We quickly fall into a Scottish routine. Tara and I take
turns fixing breakfast, then we set off to explore the city, eating most of our lunches and dinners in local restaurants.
Over the next week we absorb Edinburgh. Despite the
cold, we crisscross the city on foot, exploring out-of-the-way cobblestone courtyards and inviting closes as well as the major tourist attractions: the Castle, Palace of
Holyrood House, the Royal Mile and the National Gallery. We attend a play, discover favorite restaurants, and take a late-night “ghostwalk” on the coldest night of the
century. Edinburgh has a rich history of horror stories, and entrepreneurs dress in ghastly attire and guide walks to the sites of hauntings.

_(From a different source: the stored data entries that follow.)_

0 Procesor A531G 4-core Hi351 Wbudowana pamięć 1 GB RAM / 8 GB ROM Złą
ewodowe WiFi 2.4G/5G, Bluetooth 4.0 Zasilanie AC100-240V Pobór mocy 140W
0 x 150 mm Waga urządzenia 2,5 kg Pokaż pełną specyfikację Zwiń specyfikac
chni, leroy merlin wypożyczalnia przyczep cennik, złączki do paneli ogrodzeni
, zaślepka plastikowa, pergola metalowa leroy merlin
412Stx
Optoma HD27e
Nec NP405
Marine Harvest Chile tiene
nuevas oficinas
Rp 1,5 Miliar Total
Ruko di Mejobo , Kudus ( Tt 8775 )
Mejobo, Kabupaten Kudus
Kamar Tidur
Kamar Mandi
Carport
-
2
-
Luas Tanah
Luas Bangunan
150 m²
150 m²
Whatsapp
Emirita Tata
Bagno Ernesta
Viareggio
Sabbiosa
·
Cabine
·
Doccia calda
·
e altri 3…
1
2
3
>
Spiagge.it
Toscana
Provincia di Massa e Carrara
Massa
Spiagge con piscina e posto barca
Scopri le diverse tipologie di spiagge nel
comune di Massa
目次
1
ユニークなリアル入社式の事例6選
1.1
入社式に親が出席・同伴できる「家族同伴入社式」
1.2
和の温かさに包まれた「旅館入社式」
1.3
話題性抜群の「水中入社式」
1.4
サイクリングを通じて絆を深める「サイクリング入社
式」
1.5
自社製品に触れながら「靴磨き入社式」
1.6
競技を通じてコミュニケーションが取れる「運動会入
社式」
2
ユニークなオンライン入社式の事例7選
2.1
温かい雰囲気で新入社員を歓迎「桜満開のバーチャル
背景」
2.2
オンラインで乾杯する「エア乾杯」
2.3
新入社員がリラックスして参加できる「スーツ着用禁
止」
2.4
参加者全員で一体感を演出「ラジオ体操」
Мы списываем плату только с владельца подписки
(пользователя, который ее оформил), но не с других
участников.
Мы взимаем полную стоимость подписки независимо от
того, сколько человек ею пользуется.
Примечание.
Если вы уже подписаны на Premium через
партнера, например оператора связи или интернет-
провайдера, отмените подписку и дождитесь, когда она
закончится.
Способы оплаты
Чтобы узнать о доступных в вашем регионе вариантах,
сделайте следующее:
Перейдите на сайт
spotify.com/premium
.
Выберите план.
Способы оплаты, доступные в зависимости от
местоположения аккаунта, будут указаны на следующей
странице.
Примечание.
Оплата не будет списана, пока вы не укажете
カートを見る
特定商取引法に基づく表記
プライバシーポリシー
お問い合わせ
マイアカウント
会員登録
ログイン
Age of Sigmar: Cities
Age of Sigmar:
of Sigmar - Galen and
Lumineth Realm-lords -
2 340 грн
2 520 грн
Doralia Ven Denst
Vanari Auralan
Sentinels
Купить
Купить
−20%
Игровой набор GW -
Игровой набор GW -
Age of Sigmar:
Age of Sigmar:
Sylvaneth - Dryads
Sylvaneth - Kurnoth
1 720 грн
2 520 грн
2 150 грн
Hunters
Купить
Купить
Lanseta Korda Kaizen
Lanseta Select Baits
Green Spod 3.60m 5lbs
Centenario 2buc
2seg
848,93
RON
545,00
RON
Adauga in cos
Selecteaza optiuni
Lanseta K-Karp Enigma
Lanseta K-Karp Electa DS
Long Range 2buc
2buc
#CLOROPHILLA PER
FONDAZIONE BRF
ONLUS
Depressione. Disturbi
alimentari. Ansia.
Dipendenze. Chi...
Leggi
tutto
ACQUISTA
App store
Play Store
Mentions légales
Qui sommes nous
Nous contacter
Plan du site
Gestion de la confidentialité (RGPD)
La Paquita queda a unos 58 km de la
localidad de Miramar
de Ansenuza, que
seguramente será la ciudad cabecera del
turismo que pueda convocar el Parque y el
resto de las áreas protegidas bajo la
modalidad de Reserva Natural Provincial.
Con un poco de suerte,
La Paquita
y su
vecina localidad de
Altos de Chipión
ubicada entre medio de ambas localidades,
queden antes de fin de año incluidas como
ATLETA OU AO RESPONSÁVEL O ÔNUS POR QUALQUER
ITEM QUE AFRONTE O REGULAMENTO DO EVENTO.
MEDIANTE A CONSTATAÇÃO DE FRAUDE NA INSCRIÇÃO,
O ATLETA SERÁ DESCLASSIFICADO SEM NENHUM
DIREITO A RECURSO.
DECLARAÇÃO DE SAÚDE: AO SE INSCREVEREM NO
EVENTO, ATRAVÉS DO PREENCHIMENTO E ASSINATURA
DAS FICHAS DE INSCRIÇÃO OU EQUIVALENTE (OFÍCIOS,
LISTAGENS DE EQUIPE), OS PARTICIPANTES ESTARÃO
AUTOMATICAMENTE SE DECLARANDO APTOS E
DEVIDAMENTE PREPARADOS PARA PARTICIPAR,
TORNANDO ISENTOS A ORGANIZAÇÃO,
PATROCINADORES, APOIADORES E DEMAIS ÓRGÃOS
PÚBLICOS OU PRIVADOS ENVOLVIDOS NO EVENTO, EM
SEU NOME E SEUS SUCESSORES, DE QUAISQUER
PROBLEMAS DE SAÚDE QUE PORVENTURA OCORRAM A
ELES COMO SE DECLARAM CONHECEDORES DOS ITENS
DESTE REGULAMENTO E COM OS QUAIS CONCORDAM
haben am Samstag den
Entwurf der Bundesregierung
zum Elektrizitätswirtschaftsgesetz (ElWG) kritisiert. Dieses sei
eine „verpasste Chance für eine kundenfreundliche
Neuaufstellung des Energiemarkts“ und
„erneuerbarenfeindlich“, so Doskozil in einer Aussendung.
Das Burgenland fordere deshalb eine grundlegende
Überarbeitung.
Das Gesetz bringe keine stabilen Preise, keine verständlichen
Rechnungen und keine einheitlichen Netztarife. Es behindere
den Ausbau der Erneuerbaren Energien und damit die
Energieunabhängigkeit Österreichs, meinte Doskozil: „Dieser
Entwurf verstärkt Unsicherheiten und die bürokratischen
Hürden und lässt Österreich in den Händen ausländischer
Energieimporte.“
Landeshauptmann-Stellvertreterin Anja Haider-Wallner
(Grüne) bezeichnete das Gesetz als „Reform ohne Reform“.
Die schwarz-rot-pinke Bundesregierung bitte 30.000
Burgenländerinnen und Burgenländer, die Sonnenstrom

The restored 17th century tenements in the heart of Old
Town are as inviting as the Georgian townhouses in New Town. We talk of where to rent when we return for a longer stay. By the end of the week, my wife claims she could
live here.
“I’d be in terrible trouble. Too many of the Scottish
women look just like you,” I say.
“Was that a left-handed compliment or a warning?” Tara asks.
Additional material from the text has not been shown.